**Exercise goal**
Write only the number of lines in the data that contain the word "desarrollo".

─── Provided entries

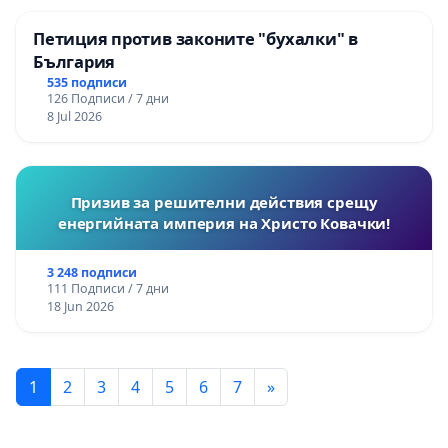
Петиция против законите "бухалки" в
България
535 подписи
126 Подписи / 7 дни
8 Jul 2026
Призив за решителни действия срещу
енергийната империя на Христо Ковачки!
3 248 подписи
111 Подписи / 7 дни
18 Jun 2026
1
2
3
4
5
6
7
»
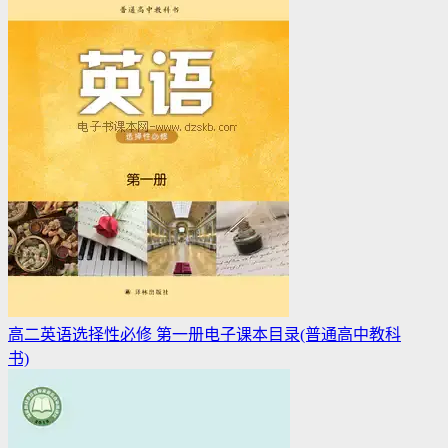
高二英语选择性必修 第一册电子课本目录(普通高中教科
书)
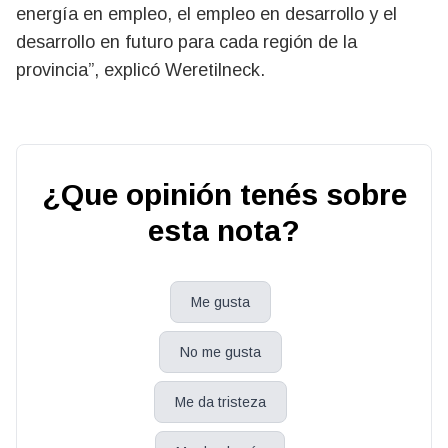
energía en empleo, el empleo en desarrollo y el
desarrollo en futuro para cada región de la
provincia”, explicó Weretilneck.
¿Que opinión tenés sobre
esta nota?
Me gusta
No me gusta
Me da tristeza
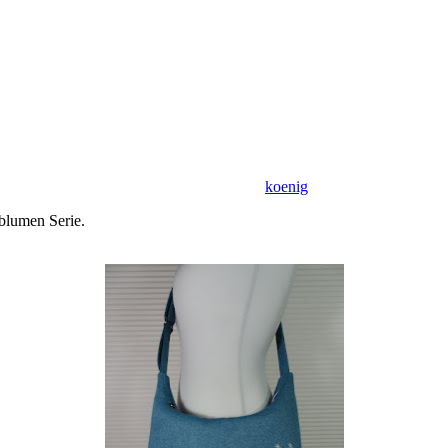
koenig
eblumen Serie.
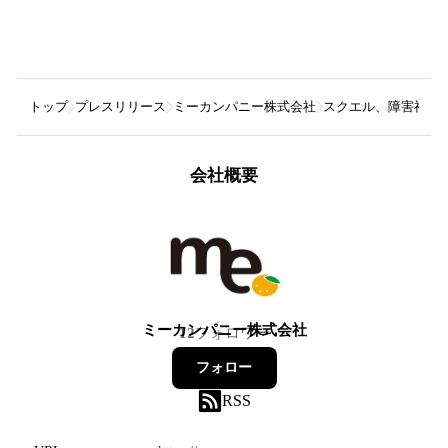
トップ
プレスリリース
ミーカンパニー株式会社
スクエル、障害福祉
会社概要
ミーカンパニー株式会社
12
フォロワー
フォロー
RSS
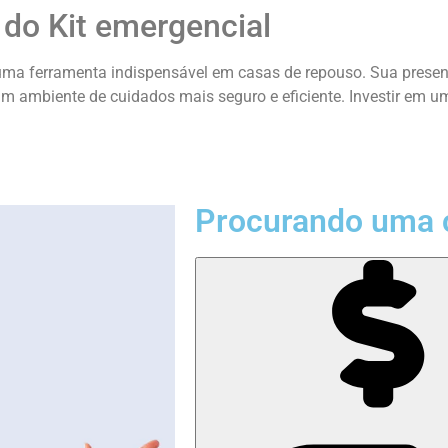
 do Kit emergencial
é uma ferramenta indispensável em casas de repouso. Sua pres
um ambiente de cuidados mais seguro e eficiente. Investir em 
Procurando uma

──────

**The answer**
2